A need for a free people
Today, Wednesday, Feb. 19, marks the 78th anniversary of President Franklin D. Roosevelt signing into law Executive Order 9066.
It allowed the United States, the bastion of freedom for the entire world, to lock up and send over 120,000 people of Japanese descent, most of whom were U.S. citizens, to confinement camps spread across many states, including our own.
And what was their crime? They were Japanese — a proud people. It was an ugly chapter in our country’s history, and it was made uglier when the U.S. Supreme Court said it was OK.
On Monday, West Hawaii Today ran an editorial about the absolute need for a free press. I would argue that there is an absolute need in these crazy times for a free people … a people free to express their opinions without backlash or punishment and a people free to peacefully protest for the protection of their way of life and their religion. Think Maunakea.
Sean Gallagher
Waikoloa
Make it easy to do the right thing
Please help me understand. We all want to protect our environment from pollution, and most of us want to do the right thing. Then why is is so difficult for residents and visitors to recycle their plastic bottles and containers when they’re finished with them?

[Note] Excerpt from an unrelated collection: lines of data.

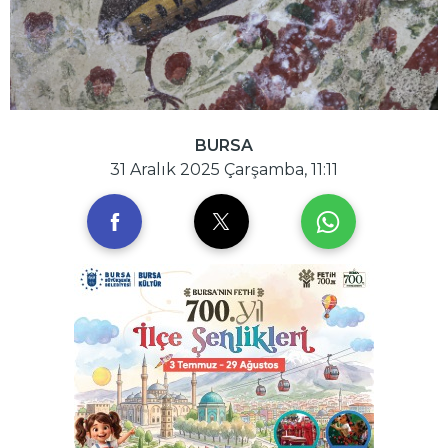
BURSA
31 Aralık 2025 Çarşamba, 11:11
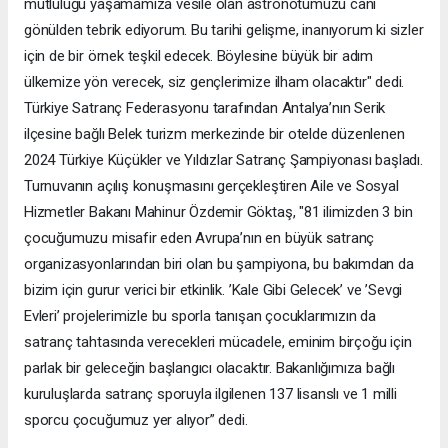
mutluluğu yaşamamıza vesile olan astronotumuzu canı
gönülden tebrik ediyorum. Bu tarihi gelişme, inanıyorum ki sizler
için de bir örnek teşkil edecek. Böylesine büyük bir adım
ülkemize yön verecek, siz gençlerimize ilham olacaktır" dedi.
Türkiye Satranç Federasyonu tarafından Antalya’nın Serik
ilçesine bağlı Belek turizm merkezinde bir otelde düzenlenen
2024 Türkiye Küçükler ve Yıldızlar Satranç Şampiyonası başladı.
Turnuvanın açılış konuşmasını gerçekleştiren Aile ve Sosyal
Hizmetler Bakanı Mahinur Özdemir Göktaş, "81 ilimizden 3 bin
çocuğumuzu misafir eden Avrupa’nın en büyük satranç
organizasyonlarından biri olan bu şampiyona, bu bakımdan da
bizim için gurur verici bir etkinlik. ’Kale Gibi Gelecek’ ve ’Sevgi
Evleri’ projelerimizle bu sporla tanışan çocuklarımızın da
satranç tahtasında verecekleri mücadele, eminim birçoğu için
parlak bir geleceğin başlangıcı olacaktır. Bakanlığımıza bağlı
kuruluşlarda satranç sporuyla ilgilenen 137 lisanslı ve 1 milli
sporcu çocuğumuz yer alıyor” dedi.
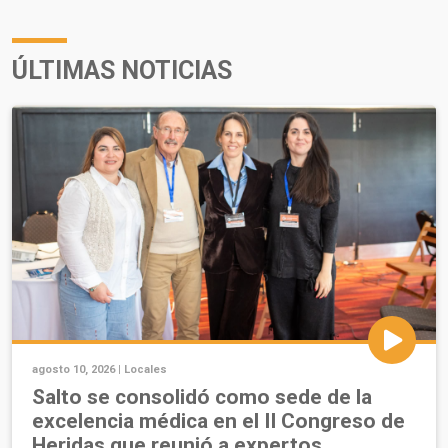
ÚLTIMAS NOTICIAS
agosto 10, 2026 |
Locales
Salto se consolidó como sede de la
excelencia médica en el II Congreso de
Heridas que reunió a expertos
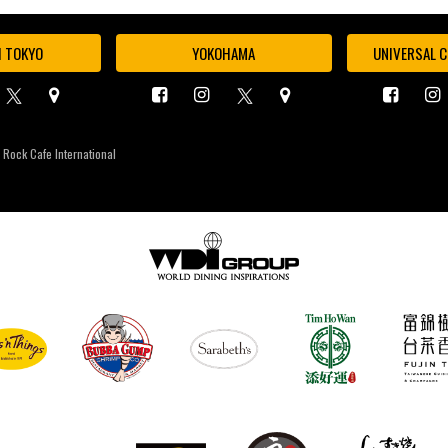
I TOKYO
YOKOHAMA
UNIVERSAL C
 Rock Cafe International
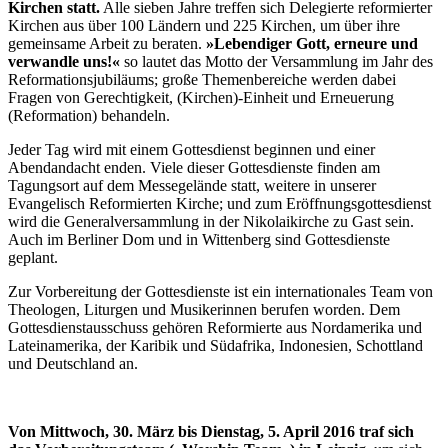
Kirchen statt.
Alle sieben Jahre treffen sich Delegierte reformierter
Kirchen aus über 100 Ländern und 225 Kirchen, um über ihre
gemeinsame Arbeit zu beraten.
»Lebendiger Gott, erneure und
verwandle uns!«
so lautet das Motto der Versammlung im Jahr des
Reformationsjubiläums; große Themenbereiche werden dabei
Fragen von Gerechtigkeit, (Kirchen)-Einheit und Erneuerung
(Reformation) behandeln.
Jeder Tag wird mit einem Gottesdienst beginnen und einer
Abendandacht enden. Viele dieser Gottesdienste finden am
Tagungsort auf dem Messegelände statt, weitere in unserer
Evangelisch Reformierten Kirche; und zum Eröffnungsgottesdienst
wird die Generalversammlung in der Nikolaikirche zu Gast sein.
Auch im Berliner Dom und in Wittenberg sind Gottesdienste
geplant.
Zur Vorbereitung der Gottesdienste ist ein internationales Team von
Theologen, Liturgen und Musikerinnen berufen worden. Dem
Gottesdienstausschuss gehören Reformierte aus Nordamerika und
Lateinamerika, der Karibik und Südafrika, Indonesien, Schottland
und Deutschland an.
Von Mittwoch, 30. März bis Dienstag, 5. April 2016 traf sich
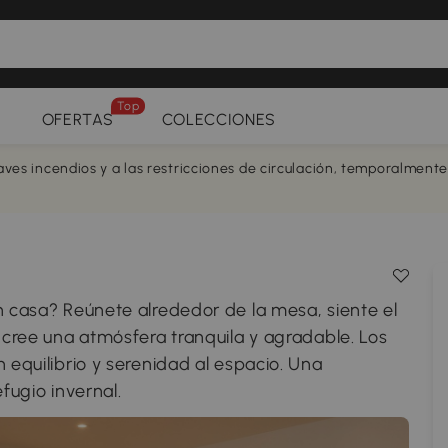
Top
OFERTAS
COLECCIONES
aves incendios y a las restricciones de circulación, temporalment
n casa? Reúnete alrededor de la mesa, siente el
a cree una atmósfera tranquila y agradable. Los
 equilibrio y serenidad al espacio. Una
fugio invernal.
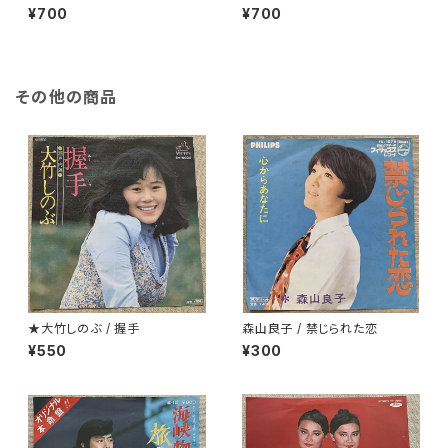
ツ･ゲット・シーリアス
イダー
¥700
¥700
その他の商品
★大竹しのぶ / 握手
森山良子 / 禁じられた恋
¥550
¥300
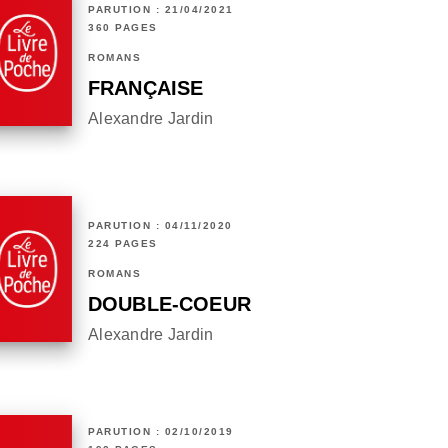
PARUTION : 21/04/2021
360 PAGES
ROMANS
FRANÇAISE
Alexandre Jardin
PARUTION : 04/11/2020
224 PAGES
ROMANS
DOUBLE-COEUR
Alexandre Jardin
PARUTION : 02/10/2019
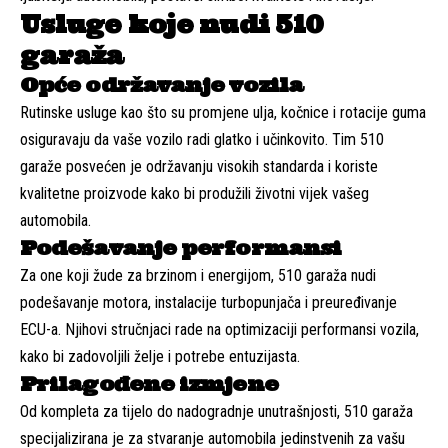
Usluge koje nudi 510
garaža
Opće održavanje vozila
Rutinske usluge kao što su promjene ulja, kočnice i rotacije guma
osiguravaju da vaše vozilo radi glatko i učinkovito. Tim 510
garaže posvećen je održavanju visokih standarda i koriste
kvalitetne proizvode kako bi produžili životni vijek vašeg
automobila.
Podešavanje performansi
Za one koji žude za brzinom i energijom, 510 garaža nudi
podešavanje motora, instalacije turbopunjača i preuređivanje
ECU-a. Njihovi stručnjaci rade na optimizaciji performansi vozila,
kako bi zadovoljili želje i potrebe entuzijasta.
Prilagođene izmjene
Od kompleta za tijelo do nadogradnje unutrašnjosti, 510 garaža
specijalizirana je za stvaranje automobila jedinstvenih za vašu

I was at a community festival and there were no recycle bins anywhere — and trash bins were full of recyclable bottles, bags, wrappers and food containers.
The same pattern is repeated along our busy streets and at shopping centers — plenty of trash cans but no recycle bins
Why not make it easy to do the right thing, reduce pollution and clean up our towns? Surely this is easy to do and costs little.
Joe LaCugna
Kailua-Kona
What’s the compromise?
Mayor Harry Kim is asking TMT for another two-month extension in hopes of a compromise. For what? TMT wants to build, which it has a legal right to do, and the protesters don’t want anything built. What possible compromise could there be? Ridiculous.
Jim Lomonaco
Kailua-Kona
We should be grateful
to President Trump
Although I am in no way a Donald Trump supporter, there are certain things for which we should be grateful to the president.
Before the Trump administration, we were not aware that:
1. The absolute power of clemency and pardon is susceptible to use for obviously guilty criminals and cronies.
2. Much of the Constitution’s power to restrain abuses rests solely on the exercise of good faith by all parties.
3. The absence of any sense of shame by an officeholder makes us all vulnerable to whim and fiat.
4. Rules against nepotism no longer apply to the executive branch.
5. When the Senate majority is of the same party as the president, the threat of possible impeachment can be nil.
6. The idea of presidential decorum is now simply quaint.
7. The president and his cabinet can function as a conspiracy.
8. Politics is too important in this republic to be left to the politicians.
9. Money cannot buy decency.
10. Rage and chaos can completely disrupt our public discourse.
11. Presidential immunity to lawsuits can be used to shield arrogant and self-righteous behavior.
12. Four years is too long in this fast-moving world for the voters to correct an obvious and egregious error.
Without Trump, we all thought so much better of ourselves and our government. Now we can see the bottom.